Everyone knew Margery Windsor in Sawtooth and the surrounding areas.
Plus, she’d never shied away from motorcycle club parties, or town events, or even the grocery store.
She never stopped.
Until lately.
I’d known the moment I’d popped into her cottage when I arrived in town that she wasn’t doing well.
She could hide it over the phone.
But in person?
There was no missing that she’d lost weight.
“My mom is having issues,” Denver sighed. “Looking like she’s not going to make it much longer.”
The dinner was somber after that.
Margery was well loved among everyone, and there wasn’t much to celebrate once they’d learned that she was likely not going to make it much longer.

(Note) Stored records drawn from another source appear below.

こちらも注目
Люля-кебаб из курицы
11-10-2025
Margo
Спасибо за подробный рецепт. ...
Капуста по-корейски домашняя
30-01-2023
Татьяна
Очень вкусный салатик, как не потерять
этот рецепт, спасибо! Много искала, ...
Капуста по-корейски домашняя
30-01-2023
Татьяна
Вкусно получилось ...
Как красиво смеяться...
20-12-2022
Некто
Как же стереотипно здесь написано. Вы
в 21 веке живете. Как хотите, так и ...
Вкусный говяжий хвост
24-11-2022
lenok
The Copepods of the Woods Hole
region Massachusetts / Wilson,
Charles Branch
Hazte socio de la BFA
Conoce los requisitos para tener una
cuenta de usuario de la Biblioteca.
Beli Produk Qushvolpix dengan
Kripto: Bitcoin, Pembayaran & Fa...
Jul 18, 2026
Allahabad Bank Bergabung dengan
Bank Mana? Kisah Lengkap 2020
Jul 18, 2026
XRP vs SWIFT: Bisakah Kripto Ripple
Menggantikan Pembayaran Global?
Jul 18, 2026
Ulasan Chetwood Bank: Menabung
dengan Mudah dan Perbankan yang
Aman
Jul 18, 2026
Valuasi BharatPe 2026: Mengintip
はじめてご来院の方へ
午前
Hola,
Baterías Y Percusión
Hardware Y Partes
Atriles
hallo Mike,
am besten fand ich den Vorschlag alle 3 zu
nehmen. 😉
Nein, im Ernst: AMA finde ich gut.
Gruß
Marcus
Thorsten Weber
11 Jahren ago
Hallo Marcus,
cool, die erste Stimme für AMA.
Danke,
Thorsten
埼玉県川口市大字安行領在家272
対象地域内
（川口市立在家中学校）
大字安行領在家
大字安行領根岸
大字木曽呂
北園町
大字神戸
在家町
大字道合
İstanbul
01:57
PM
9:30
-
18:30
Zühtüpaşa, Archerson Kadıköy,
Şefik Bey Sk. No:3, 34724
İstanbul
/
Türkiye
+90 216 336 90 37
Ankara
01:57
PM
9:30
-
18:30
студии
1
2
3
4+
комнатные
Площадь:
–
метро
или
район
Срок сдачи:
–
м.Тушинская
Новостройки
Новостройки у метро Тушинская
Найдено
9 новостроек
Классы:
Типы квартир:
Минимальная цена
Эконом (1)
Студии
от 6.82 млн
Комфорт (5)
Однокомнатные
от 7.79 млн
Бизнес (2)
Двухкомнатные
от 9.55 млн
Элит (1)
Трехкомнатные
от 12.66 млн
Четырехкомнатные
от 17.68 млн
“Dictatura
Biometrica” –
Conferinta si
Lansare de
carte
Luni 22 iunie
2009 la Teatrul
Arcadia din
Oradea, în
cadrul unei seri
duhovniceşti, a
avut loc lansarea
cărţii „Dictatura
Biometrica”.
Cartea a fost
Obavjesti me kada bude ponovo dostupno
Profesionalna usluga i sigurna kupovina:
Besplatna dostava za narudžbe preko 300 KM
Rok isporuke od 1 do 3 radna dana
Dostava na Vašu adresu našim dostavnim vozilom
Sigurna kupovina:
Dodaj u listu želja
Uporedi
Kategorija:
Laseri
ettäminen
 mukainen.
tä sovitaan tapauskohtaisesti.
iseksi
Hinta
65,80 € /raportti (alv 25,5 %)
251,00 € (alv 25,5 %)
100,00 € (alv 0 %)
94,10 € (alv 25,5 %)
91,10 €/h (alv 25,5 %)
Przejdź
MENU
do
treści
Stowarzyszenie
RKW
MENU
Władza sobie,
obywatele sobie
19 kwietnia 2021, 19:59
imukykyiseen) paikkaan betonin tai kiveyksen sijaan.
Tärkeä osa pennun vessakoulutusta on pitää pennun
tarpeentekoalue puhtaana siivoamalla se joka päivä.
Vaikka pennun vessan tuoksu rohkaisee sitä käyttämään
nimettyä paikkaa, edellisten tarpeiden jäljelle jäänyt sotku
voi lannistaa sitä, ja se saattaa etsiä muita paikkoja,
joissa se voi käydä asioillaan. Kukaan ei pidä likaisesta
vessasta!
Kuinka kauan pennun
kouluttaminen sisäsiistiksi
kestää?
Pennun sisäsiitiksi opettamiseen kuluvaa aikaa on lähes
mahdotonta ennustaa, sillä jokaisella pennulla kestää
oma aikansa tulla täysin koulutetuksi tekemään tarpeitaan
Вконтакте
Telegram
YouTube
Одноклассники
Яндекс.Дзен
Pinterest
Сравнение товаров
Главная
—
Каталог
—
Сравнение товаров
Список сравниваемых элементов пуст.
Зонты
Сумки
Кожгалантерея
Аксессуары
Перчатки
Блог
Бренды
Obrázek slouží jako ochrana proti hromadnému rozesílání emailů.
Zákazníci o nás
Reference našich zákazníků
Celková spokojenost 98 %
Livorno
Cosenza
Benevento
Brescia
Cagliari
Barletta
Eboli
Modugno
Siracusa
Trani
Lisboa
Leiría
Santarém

Denver, Boone, and I walked back to the vet clinic a half hour later, quiet and contemplative.
“What about moving her in with one of us?” I suggested.
Her out there by herself…
“You know she won’t do that willingly,” Denver pointed out. “She’s very independent.”
She was, the old bat.
“Let me work on her,” I suggested. “Boone has an extra room. I could say that I want her to be a part of the pregnancy.”
“Did you tell her?” Boone asked.
I shook my head. “I wanted to tell her with you.”
Boone looked like I’d shot him.
“Oh.” He swallowed.
Denver knocked him in the shoulder with his own. “Let her try. We’ve been failing on our own.”
Boone just shook his head. “Two stubborn women going head-to-head? What could go wrong?”
Denver chuckled and headed to his truck.
I headed to Boone’s passenger side, which he held open for me.
I got inside and he closed my door gently, then rounded the hood.
I saw the dark circles under his eyes and wondered if he’d gotten any sleep last night.
“What else is bothering you, Boone?” I wondered.
I’d always been able to sense when he was struggling, and right then he was thinking pretty hard.
“My grandmother may be old, but she hears all the gossip there is to hear.”